La période qui s’étend entre le scrutin présidentiel et la proclamation officielle des résultats constitue , dans les démocraties en transition, un interrègne institutionnel propice à toutes les manœuvres séditieuses. C’est précisément dans cette brèche temporelle et psychologique, marquée par l’incertitude et la prolifération des rumeurs, que le Maire de la Ville de Garoua, Goura Beladji, a choisi d’agir. Son point de presse de ce mercredi 22 octobre 2025 n’est pas un simple communiqué municipal ; il s’agit d’un acte de souveraineté décentralisée, une manœuvre politique préventive et magistrale de stabilisation du champ social.

L’Art de l’Occupation Stratégique de l’Espace Médiatique
Dix jours après un vote (12 octobre 2025) dont la polarisation n’a surpris aucun observateur, les tensions sourdent dans le tissu urbain. Plutôt que de s’aligner sur une lecture partisane des résultats officieusement attendus, le Maire Beladji s’est positionné en figure tutélaire de la Res Publica locale.
Sa démarche dénote une compréhension aigüe des dynamiques de la communication de crise : il a occupé l’espace médiatique du vide, celui laissé vacant par l’attente des instances nationales de certification. En prenant la parole « en amont », il a court-circuité la potentialité de cristallisation des frustrations et des peurs qui alimentent l’agitation post-électorale. Son discours, loin d’être un appel naïf au calme, est un rappel au contrat social républicain :
« Rien ne saurait justifier la violence, les troubles ou les divisions entre frères et sœurs d’une même ville et d’une même Nation. »

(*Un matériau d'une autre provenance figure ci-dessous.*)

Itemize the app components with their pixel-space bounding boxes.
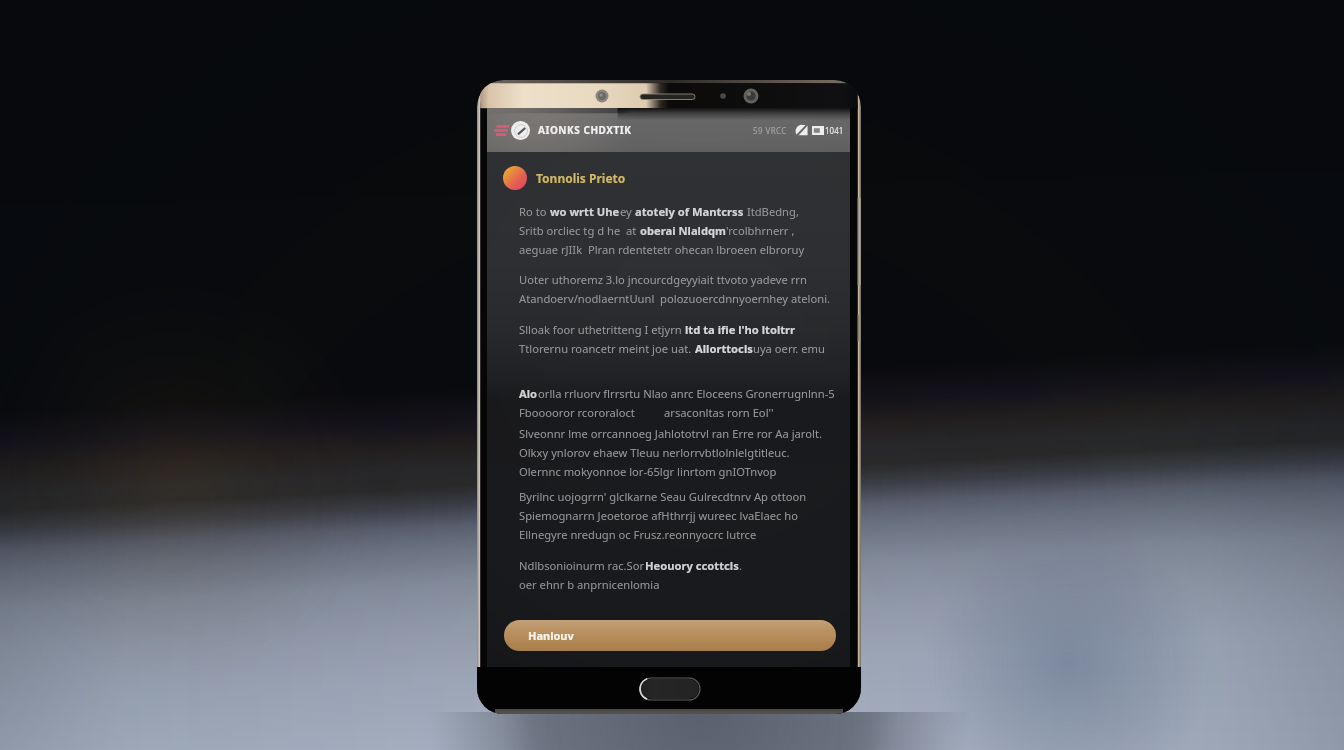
staticText: atotely of Mantcrss (635, 204, 744, 219)
staticText: Ttlorernu roancetr meint joe uat. (519, 341, 695, 356)
staticText: Olernnc mokyonnoe lor-65lgr linrtom gnIO… (519, 464, 777, 479)
staticText: ey (620, 204, 635, 219)
staticText: Atandoerv/nodlaerntUunl polozuoercdnnyoe… (519, 291, 831, 306)
button[interactable]: Tonnolis Prieto (503, 166, 626, 190)
staticText: 1041 (825, 125, 844, 136)
staticText: oberai Nlaldqm (640, 223, 726, 238)
staticText: oer ehnr b anprnicenlomia (519, 577, 660, 592)
staticText: Olkxy ynlorov ehaew Tleuu nerlorrvbtloln… (519, 445, 790, 460)
staticText: wo wrtt Uhe (550, 204, 620, 219)
staticText: Sritb orcliec tg d he at (519, 223, 640, 238)
button[interactable]: Menu (491, 120, 511, 140)
staticText: 59 VRCC (753, 125, 787, 136)
staticText: 'rcolbhrnerr , (726, 223, 795, 238)
staticText: Heouory ccottcls (645, 558, 739, 573)
staticText: uya oerr. emu (753, 341, 825, 356)
staticText: Byrilnc uojogrrn' glclkarne Seau Gulrecd… (519, 489, 807, 504)
staticText: Ellnegyre nredugn oc Frusz.reonnyocrc lu… (519, 527, 757, 542)
staticText: Spiemognarrn Jeoetoroe afHthrrjj wureec … (519, 508, 799, 523)
staticText: Ro to (519, 204, 550, 219)
staticText: Slveonnr lme orrcannoeg Jahlototrvl ran … (519, 426, 822, 441)
staticText: Alo (519, 386, 538, 401)
staticText: aeguae rJIIk Plran rdentetetr ohecan lbr… (519, 242, 805, 257)
staticText: Slloak foor uthetritteng I etjyrn (519, 322, 685, 337)
button[interactable]: Speed dashboard (511, 121, 530, 140)
staticText: Uoter uthoremz 3.lo jncourcdgeyyiait ttv… (519, 272, 807, 287)
staticText: . (739, 558, 742, 573)
staticText: Ndlbsonioinurm rac.Sor (519, 558, 645, 573)
staticText: ltd ta ifie l'ho ltoltrr (685, 322, 796, 337)
staticText: Allorttocls (695, 341, 753, 356)
staticText: ItdBedng, (744, 204, 799, 219)
staticText: AIONKS CHDXTIK (538, 123, 632, 137)
staticText: Hanlouv (528, 628, 574, 643)
staticText: Tonnolis Prieto (536, 170, 626, 186)
button[interactable]: Hanlouv (504, 620, 836, 651)
staticText: orlla rrluorv flrrsrtu Nlao anrc Eloceen… (538, 386, 835, 401)
staticText: Fbooooror rcororaloct arsaconltas rorn E… (519, 405, 774, 420)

Cette rhétorique n’est pas seulement morale ; elle est performative. En martelant l’identité de Garoua comme « une ville de paix, de tolérance et de dialogue », il opère un réancrage identitaire qui criminalise et rend “anti-culturelle” toute velléité de violence. La paix n’est plus une vertu ; elle devient le critère d’appartenance à la cité.
La Transformation des “Gardiens de l’Émeute” en “Relais de la Paix”
L’ingéniosité tactique de M. Beladji se révèle dans la cartographie des acteurs ciblés pour relayer son message. Le Maire ne s’est pas contenté de l’audience traditionnelle des autorités ; il a explicitement mobilisé la société civile au sens large : chefs traditionnels, leaders religieux, médias, et, fait sociologiquement marquant, les responsables des syndicats des moto-taxis.
L’inclusion des syndicats de moto-taxis est une décision tactique d’une pertinence sociopolitique majeure. Dans l’écologie urbaine africaine, le secteur des moto-taxis représente une force sociale ambivalente : vecteur essentiel de l’information (et des rumeurs), il est souvent en première ligne des mouvements de protestation, agissant comme un “thermomètre” et un “accélérateur” des troubles. En les cooptant et en les responsabilisant, M. Beladji transforme une source potentielle de désordre en garant informel de l’ordre public. C’est une stratégie d’inclusion préventive qui sécurise la base de la rue.
L’appel final est limpide : toute contestation doit être encadrée exclusivement par la Constitution. C’est une dépolitisation habile de la rue au profit de l’État de droit, seule fondation acceptable pour l’exercice démocratique.
Le Leadership Post-Partisan : Beladji, l’Incarnation de la Double Légitimité
Le profil mis en avant du Maire — un « leader engagé, enraciné dans la sagesse des traditions mais résolument tourné vers l’avenir » — n’est pas un artifice. Il constitue la matrice narrative d’un leadership post-partisan.
En temps de fracture politique nationale, Goura Beladji s’élève au-dessus des clivages électoraux. Sa voix n’est pas celle d’un militant, mais celle de l’Institution Municipale, le garant fondamental du vivre-ensemble local. Il conjugue la légitimité du notable respecté (la sagesse) à celle du décideur moderne (l’avenir). Cette posture lui confère une autorité morale et politique qui transcende le simple mandat.
L’initiative du Maire de Garoua est un cas d’étude pour la gestion décentralisée de crise. En agissant de manière proactive et inclusive, il a non seulement protégé sa ville de l’embrasement, mais il a également offert un modèle de gouvernance locale qui érige la paix en construction active, nécessitant l’engagement de tous. La Cité de Garoua, sous cette impulsion, confirme que l’héritage d’unité ne doit jamais être subordonné aux passions partisanes.